There were multiple reasons my mother gave me over the years as I asked 'Why?', from the standard "God works in mysterious ways" to the Job-esque "God never gives us more than we can handle", but by far the most well-meaning and most infuriating was that God "wanted to teach those around [me] tolerance and compassion for people with disabilities."
As I got older and heard that answer more often, I became more frustrated with it. It didn’t seem fair for me to be disabled in order to teach other people a lesson. While the idea that my problems were for the greater good is a lofty one, at 13 I was simply not that altruistic. Today at 35 I’m still not.
Of course maybe there wasn’t a purpose behind being disabled at all.
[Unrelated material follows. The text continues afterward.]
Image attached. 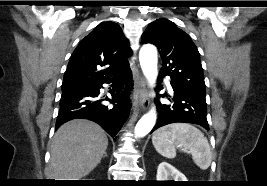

That thought had occurred to me as well. It wasn’t any easier to accept than the lesson concept. At least with that my struggles weren’t for nothing. I wanted to believe there was a purpose, but at the same time, being someone else’s lesson was a level of condescension that I couldn’t handle either.
In the end I’ve come to realize that it doesn’t really matter why I am disabled. The why of it all doesn’t change anything. What matters is how I deal with it, and understanding that may have been my lesson.